His mother stared at him, startled. “Milo…? Sweetheart, are you okay?”

            Kelen—the guys! Sherri! Oh my God, Sherri! “Mom! Where’s Sherri?”

“Sherri…? Milo, what are you talking about? Who’s Sherri?”

            Milo screamed.

 

            Milo’s eyes shot open. Sherri stood over him and yanked off his hat, pulling it firmly over her ponytail. A glittery red fairy hovered over her shoulder with its fists pressed firmly on its hips. They both pouted angrily.

            “That’s for stealing my hat, butthead!”

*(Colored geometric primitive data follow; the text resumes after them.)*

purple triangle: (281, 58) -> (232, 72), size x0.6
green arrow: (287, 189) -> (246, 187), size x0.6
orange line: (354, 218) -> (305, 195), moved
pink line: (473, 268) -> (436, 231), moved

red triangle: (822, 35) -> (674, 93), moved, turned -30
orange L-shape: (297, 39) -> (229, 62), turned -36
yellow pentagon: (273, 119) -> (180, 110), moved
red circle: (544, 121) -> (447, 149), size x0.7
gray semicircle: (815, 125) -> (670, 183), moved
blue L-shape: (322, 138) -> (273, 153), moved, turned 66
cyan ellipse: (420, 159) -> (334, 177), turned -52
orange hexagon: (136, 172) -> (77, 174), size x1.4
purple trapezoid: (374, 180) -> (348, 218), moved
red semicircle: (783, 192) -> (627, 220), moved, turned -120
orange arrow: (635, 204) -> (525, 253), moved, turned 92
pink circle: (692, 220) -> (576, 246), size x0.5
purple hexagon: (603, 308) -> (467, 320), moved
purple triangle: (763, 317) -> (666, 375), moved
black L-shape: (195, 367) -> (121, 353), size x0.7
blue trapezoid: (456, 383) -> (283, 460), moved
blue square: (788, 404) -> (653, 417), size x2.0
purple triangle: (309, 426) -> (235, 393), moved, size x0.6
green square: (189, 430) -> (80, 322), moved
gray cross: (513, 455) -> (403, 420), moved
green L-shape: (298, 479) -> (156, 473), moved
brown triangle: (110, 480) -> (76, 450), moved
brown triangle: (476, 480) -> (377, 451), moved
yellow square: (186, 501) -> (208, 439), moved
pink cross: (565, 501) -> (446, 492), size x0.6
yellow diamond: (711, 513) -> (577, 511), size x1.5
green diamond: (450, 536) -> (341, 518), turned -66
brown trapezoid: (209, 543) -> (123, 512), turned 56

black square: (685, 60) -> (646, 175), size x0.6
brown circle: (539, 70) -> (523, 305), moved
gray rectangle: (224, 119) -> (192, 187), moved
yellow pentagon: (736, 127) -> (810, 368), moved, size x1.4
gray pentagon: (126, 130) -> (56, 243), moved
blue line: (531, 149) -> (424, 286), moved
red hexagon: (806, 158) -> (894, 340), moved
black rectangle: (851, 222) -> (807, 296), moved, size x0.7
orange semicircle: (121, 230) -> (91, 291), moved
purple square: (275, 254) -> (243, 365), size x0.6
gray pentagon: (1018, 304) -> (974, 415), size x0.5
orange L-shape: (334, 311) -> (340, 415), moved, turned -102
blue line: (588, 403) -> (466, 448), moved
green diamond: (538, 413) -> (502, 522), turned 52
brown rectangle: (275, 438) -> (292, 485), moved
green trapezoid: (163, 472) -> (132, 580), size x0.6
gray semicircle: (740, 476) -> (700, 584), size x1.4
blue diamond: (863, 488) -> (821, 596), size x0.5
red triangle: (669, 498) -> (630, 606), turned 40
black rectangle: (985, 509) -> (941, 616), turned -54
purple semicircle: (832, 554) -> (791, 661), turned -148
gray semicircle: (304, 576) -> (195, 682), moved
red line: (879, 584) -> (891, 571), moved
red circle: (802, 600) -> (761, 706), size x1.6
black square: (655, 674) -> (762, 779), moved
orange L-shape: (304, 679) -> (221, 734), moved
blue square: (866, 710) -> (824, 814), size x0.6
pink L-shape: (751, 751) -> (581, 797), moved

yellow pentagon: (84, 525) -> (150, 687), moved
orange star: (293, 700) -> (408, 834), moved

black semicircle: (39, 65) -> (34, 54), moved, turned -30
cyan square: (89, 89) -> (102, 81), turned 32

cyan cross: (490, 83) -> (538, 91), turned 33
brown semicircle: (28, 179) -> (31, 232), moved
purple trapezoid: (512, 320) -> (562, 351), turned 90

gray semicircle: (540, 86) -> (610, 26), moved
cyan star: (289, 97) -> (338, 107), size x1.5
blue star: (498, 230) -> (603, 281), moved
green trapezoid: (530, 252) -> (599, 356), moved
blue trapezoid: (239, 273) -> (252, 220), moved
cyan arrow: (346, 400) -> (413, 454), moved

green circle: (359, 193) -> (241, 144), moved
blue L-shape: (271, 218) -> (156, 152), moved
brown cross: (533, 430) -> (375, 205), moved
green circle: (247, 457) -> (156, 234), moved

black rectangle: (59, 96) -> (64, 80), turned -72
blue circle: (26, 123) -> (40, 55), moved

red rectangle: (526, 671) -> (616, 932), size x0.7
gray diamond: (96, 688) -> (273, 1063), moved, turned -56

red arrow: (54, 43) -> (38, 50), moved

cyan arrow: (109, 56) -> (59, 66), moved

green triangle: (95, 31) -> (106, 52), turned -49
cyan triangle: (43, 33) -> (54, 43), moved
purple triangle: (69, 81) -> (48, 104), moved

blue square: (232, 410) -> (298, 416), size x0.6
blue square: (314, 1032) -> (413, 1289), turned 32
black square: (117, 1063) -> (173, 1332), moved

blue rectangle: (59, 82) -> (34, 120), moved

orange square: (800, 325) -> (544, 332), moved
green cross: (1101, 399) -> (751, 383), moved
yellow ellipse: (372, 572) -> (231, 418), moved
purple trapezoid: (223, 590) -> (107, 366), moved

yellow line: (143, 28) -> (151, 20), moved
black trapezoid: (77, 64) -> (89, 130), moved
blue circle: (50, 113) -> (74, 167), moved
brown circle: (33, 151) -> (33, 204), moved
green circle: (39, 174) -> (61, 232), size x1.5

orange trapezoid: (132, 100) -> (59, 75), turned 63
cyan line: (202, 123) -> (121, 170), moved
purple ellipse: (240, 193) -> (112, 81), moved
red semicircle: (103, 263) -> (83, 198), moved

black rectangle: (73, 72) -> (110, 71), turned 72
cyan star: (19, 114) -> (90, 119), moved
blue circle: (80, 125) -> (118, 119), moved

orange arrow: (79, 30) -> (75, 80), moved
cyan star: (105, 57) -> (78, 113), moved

            The fairy stuck its tongue out as Sherri turned to leave. “Pppplllbb!” It looped in mid-air and swept back beside her neck. “Man,” she muttered into the hallway, “you do one cool thing for your brother and he’s all, like…”

            Milo’s head hit the pillow.

 

            Sherri flopped onto her bed and sighed. The fairy let out a soft, sympathetic whimper and landed on her shoulder. “So much for him playing with me… Tildalune?” she asked, without turning her head. “You think I should say I’m sorry later? I mean, he was a jerk, but we were so mean.” She stared solemnly at the floor.

Tildalune frowned. Its tiny arm reached up and tenderly stroked her hair. “I’m sorry, Sherri,” it said brokenly, nuzzling its nose into her cheek. “Perhaps we shouldn’t have been so cruel. Seeing you hurt makes me so angry.”

Sherri smiled weakly. “Thanks… At least now he’ll know what it’s like to feel alone.”